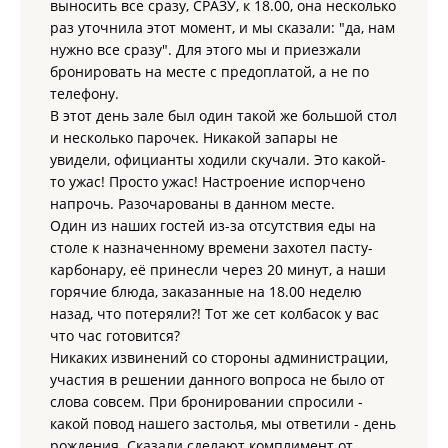
выносить все сразу, СРАЗУ, к 18.00, она несколько
раз уточнила этот момент, и мы сказали: "да, нам
нужно все сразу". Для этого мы и приезжали
бронировать на месте с предоплатой, а не по
телефону.
В этот день зале был один такой же большой стол
и несколько парочек. Никакой запары не
увидели, официанты ходили скучали. Это какой-
то ужас! Просто ужас! Настроение испорчено
напрочь. Разочарованы в данном месте.
Один из наших гостей из-за отсутствия еды на
столе к назначенному времени захотел пасту-
карбонару, её принесли через 20 минут, а наши
горячие блюда, заказанные на 18.00 неделю
назад, что потеряли?! Тот же сет колбасок у вас
что час готовится?
Никаких извинений со стороны администрации,
участия в решении данного вопроса не было от
слова совсем. При бронировании спросили -
какой повод нашего застолья, мы ответили - день
рождения. Сказали сделают комплимент от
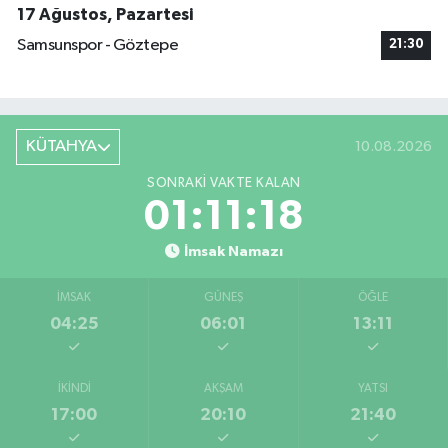
17 Ağustos, Pazartesi
Samsunspor - Göztepe
21:30
KÜTAHYA
10.08.2026
SONRAKI VAKTE KALAN
01:11:17
İmsak Namazı
İMSAK
GÜNEŞ
ÖĞLE
04:25
06:01
13:11
İKINDI
AKŞAM
YATSI
17:00
20:10
21:40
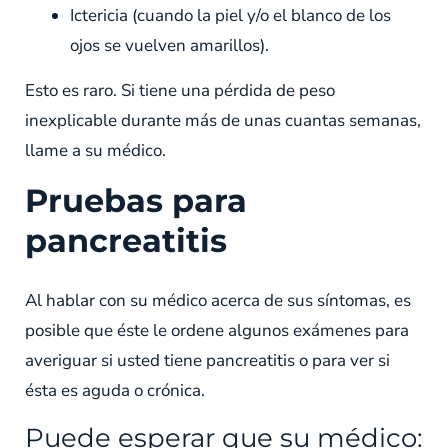
Ictericia (cuando la piel y/o el blanco de los
ojos se vuelven amarillos).
Esto es raro. Si tiene una pérdida de peso
inexplicable durante más de unas cuantas semanas,
llame a su médico.
Pruebas para
pancreatitis
Al hablar con su médico acerca de sus síntomas, es
posible que éste le ordene algunos exámenes para
averiguar si usted tiene pancreatitis o para ver si
ésta es aguda o crónica.
Puede esperar que su médico:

- - -

> What to work on
Using the material above, filter for lines holding "сразу" and copy each one.

> Solution to this exercise
выносить все сразу, СРАЗУ, к 18.00, она несколько
нужно все сразу". Для этого мы и приезжали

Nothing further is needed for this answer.